Should keep his nose out and let us get on with our own business.
bisley wrote: »
I think you would find that in any red state, if it were obvious that the intention of the USA was to continue to ignore the Constitution. Why would any self-sufficient state join any union that needed it only to fund the states that had no intention or will to become self-sufficient? That should be how the UK resolves this question.
Of course, there is always the matter of whether a union is required for national defense, but such issues can be usually be resolved by treaties, which are usually less expensive than continuous and perpetual draws from a taxpayer's check.
bisley wrote: »
I am ignorant of many aspects of the EU, but my instinct is to believe that large, strong central governments are bad for a free people. Europe has had a history of bloody wars between competing economic powers, but seem to be able to get along better, since the massive destruction of life and property in the last century. But, the countries of Europe also have been trending hard into outright socialism for a long time, and the weaker economies seem to be succumbing to it's inevitable conclusion - bankruptcy. The stronger economies are strong because they have very disciplined cultures and strong traditions that avoid letting deficit spending get completely out of hand. It seems to me that the EU is a way for the non-performing economies to continue their slides into economic oblivion, and drag the properly performing economies with them.
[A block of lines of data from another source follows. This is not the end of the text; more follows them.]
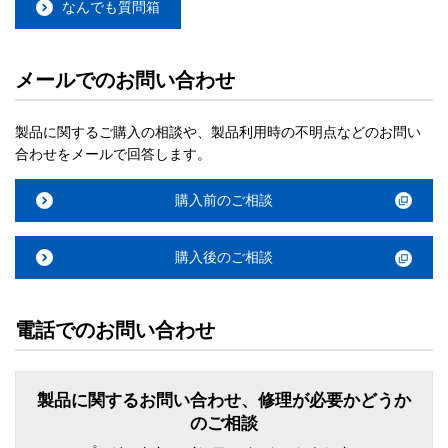
なんでも質問箱
メールでのお問い合わせ
製品に関するご購入の相談や、製品利用時の不明点などのお問い
合わせをメールで回答します。
購入前のご相談
購入後のご相談
電話でのお問い合わせ
製品に関するお問い合わせ、修理が必要かどうか
のご相談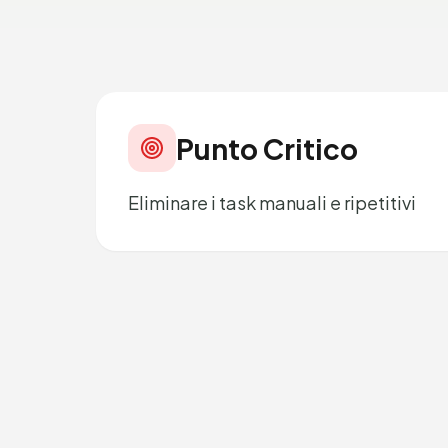
Punto Critico
Eliminare i task manuali e ripetitivi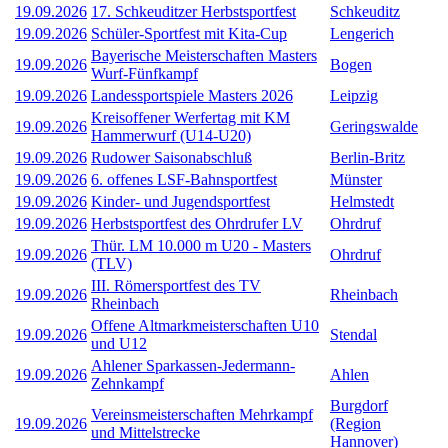
19.09.2026
17. Schkeuditzer Herbstsportfest
Schkeuditz
19.09.2026
Schüler-Sportfest mit Kita-Cup
Lengerich
Bayerische Meisterschaften Masters
19.09.2026
Bogen
Wurf-Fünfkampf
19.09.2026
Landessportspiele Masters 2026
Leipzig
Kreisoffener Werfertag mit KM
19.09.2026
Geringswalde
Hammerwurf (U14-U20)
19.09.2026
Rudower Saisonabschluß
Berlin-Britz
19.09.2026
6. offenes LSF-Bahnsportfest
Münster
19.09.2026
Kinder- und Jugendsportfest
Helmstedt
19.09.2026
Herbstsportfest des Ohrdrufer LV
Ohrdruf
Thür. LM 10.000 m U20 - Masters
19.09.2026
Ohrdruf
(TLV)
III. Römersportfest des TV
19.09.2026
Rheinbach
Rheinbach
Offene Altmarkmeisterschaften U10
19.09.2026
Stendal
und U12
Ahlener Sparkassen-Jedermann-
19.09.2026
Ahlen
Zehnkampf
Burgdorf
Vereinsmeisterschaften Mehrkampf
19.09.2026
(Region
und Mittelstrecke
Hannover)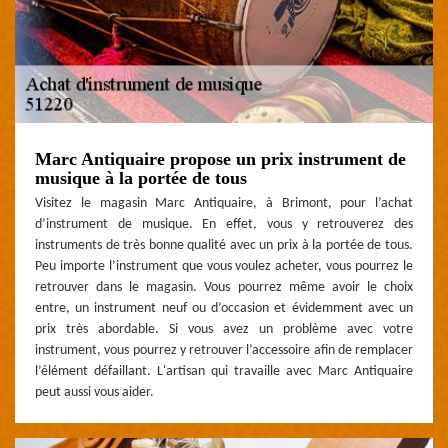
Marc Antiquaire propose un prix instrument de
musique à la portée de tous
Visitez le magasin Marc Antiquaire, à Brimont, pour l’achat
d’instrument de musique. En effet, vous y retrouverez des
instruments de très bonne qualité avec un prix à la portée de tous.
Peu importe l’instrument que vous voulez acheter, vous pourrez le
retrouver dans le magasin. Vous pourrez même avoir le choix
entre, un instrument neuf ou d’occasion et évidemment avec un
prix très abordable. Si vous avez un problème avec votre
instrument, vous pourrez y retrouver l’accessoire afin de remplacer
l’élément défaillant. L'artisan qui travaille avec Marc Antiquaire
peut aussi vous aider.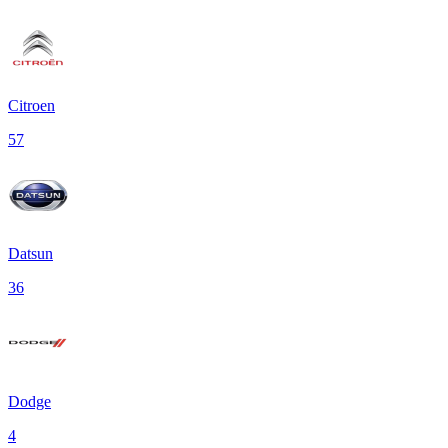
Citroen
57
Datsun
36
Dodge
4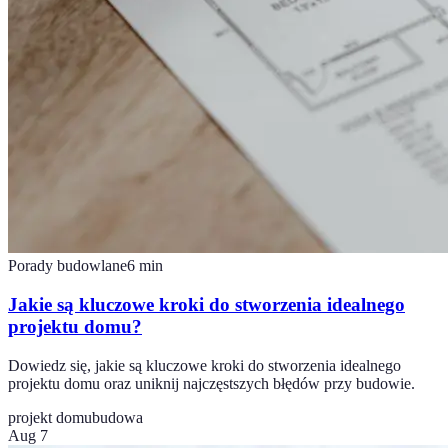
Porady budowlane
6
min
Jakie są kluczowe kroki do stworzenia idealnego
projektu domu?
Dowiedz się, jakie są kluczowe kroki do stworzenia idealnego
projektu domu oraz uniknij najczęstszych błędów przy budowie.
projekt domu
budowa
Aug 7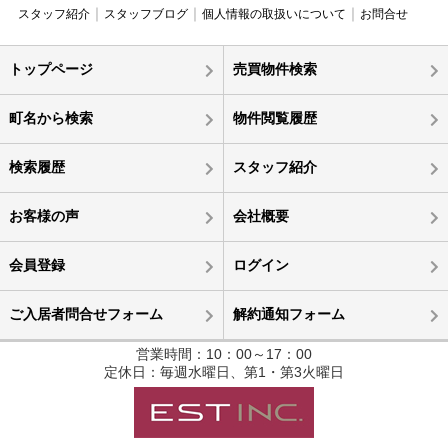
スタッフ紹介
スタッフブログ
個人情報の取扱いについて
お問合せ
トップページ
売買物件検索
町名から検索
物件閲覧履歴
検索履歴
スタッフ紹介
お客様の声
会社概要
会員登録
ログイン
ご入居者問合せフォーム
解約通知フォーム
営業時間：10：00～17：00
定休日：毎週水曜日、第1・第3火曜日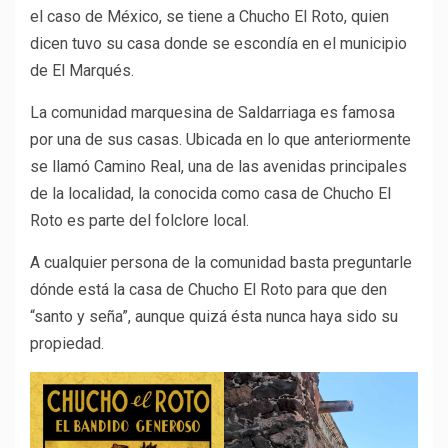
el caso de México, se tiene a Chucho El Roto, quien
dicen tuvo su casa donde se escondía en el municipio
de El Marqués.
La comunidad marquesina de Saldarriaga es famosa
por una de sus casas. Ubicada en lo que anteriormente
se llamó Camino Real, una de las avenidas principales
de la localidad, la conocida como casa de Chucho El
Roto es parte del folclore local.
A cualquier persona de la comunidad basta preguntarle
dónde está la casa de Chucho El Roto para que den
“santo y seña”, aunque quizá ésta nunca haya sido su
propiedad.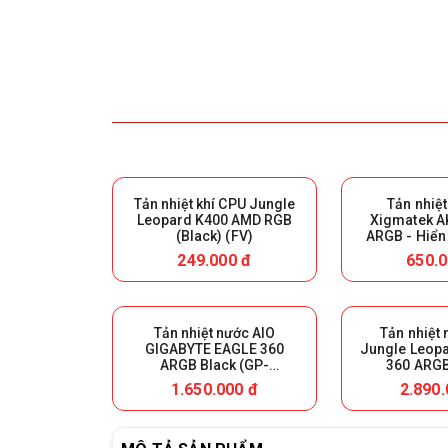
Tản nhiệt khí CPU Jungle
Tản nhiệt
Leopard K400 AMD RGB
Xigmatek AK
(Black) (FV)
ARGB - Hiển 
(Bla
249.000 đ
650.0
Tản nhiệt nước AIO
Tản nhiệt
GIGABYTE EAGLE 360
Jungle Leopa
ARGB Black (GP-
360 ARGB
GIGABYTE GME 360)
1.650.000 đ
2.890.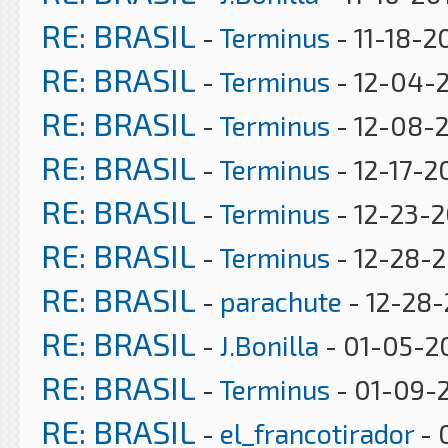
RE: BRASIL
-
Terminus
- 11-18-2
RE: BRASIL
-
Terminus
- 12-04-2
RE: BRASIL
-
Terminus
- 12-08-2
RE: BRASIL
-
Terminus
- 12-17-2
RE: BRASIL
-
Terminus
- 12-23-2
RE: BRASIL
-
Terminus
- 12-28-2
RE: BRASIL
-
parachute
- 12-28-
RE: BRASIL
-
J.Bonilla
- 01-05-2
RE: BRASIL
-
Terminus
- 01-09-
RE: BRASIL
-
el_francotirador
- 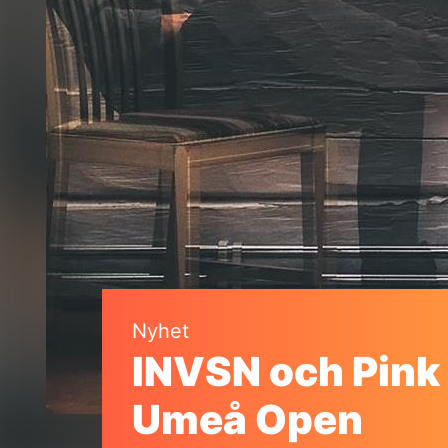
Nyhet
INVSN och Pink M
Umeå Open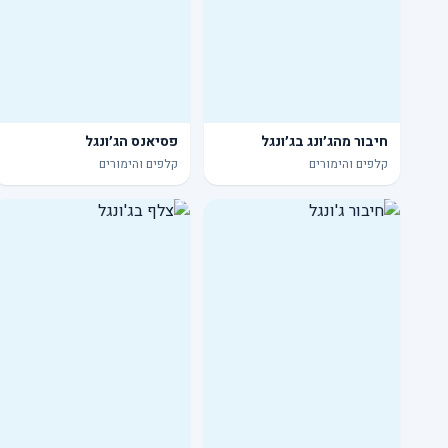
חיבור מהג׳ונג בג׳ונגל
פסיאנס הג׳ונגל
קלפים והימורים
קלפים והימורים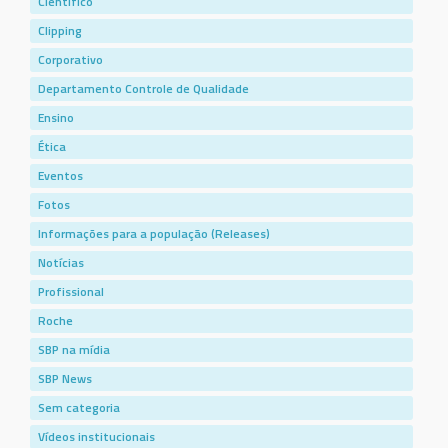
Científico
Clipping
Corporativo
Departamento Controle de Qualidade
Ensino
Ética
Eventos
Fotos
Informações para a população (Releases)
Notícias
Profissional
Roche
SBP na mídia
SBP News
Sem categoria
Vídeos institucionais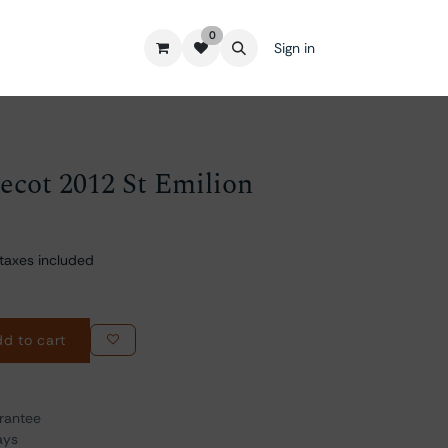
0
Sign in
ecot 2012 St Emilion
taxes included
d to cart
rantee
ays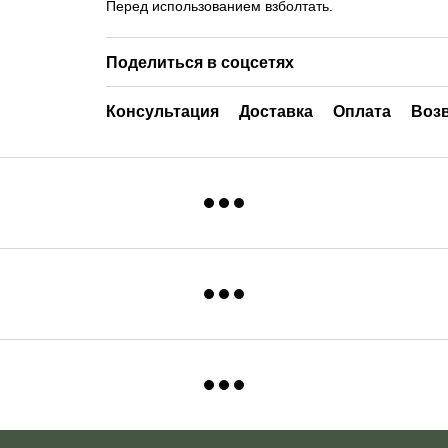
Перед использованием взболтать.
Поделиться в соцсетях
Консультация
Доставка
Оплата
Воз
We are facing similar in the US, and can't seem to get out of it because the 49% of folks that don't pay taxes want to continue their free rides to the bitter end. So, it comes down to the inevitable political battle between the 'haves' and 'have nots' - which is the fruit that socialism always bears. Strong central governments always end up trying to fit every person into a three-tiered system that consists of a huge elitist government, the working tax payers, and the wards of the state. Eventually, the pressures placed on taxpayers to finance the bloated government and ever-increasing welfare state results in a political revolution, in which the working tax payers attempt to escape the burden of supporting the ne're-do-wells in both of the other two groups. If they succeed, bloody revolution is postponed for a while, and the hope is that peaceable solutions will eventually restore economic stability, and that the toothpaste can be put back into the tube.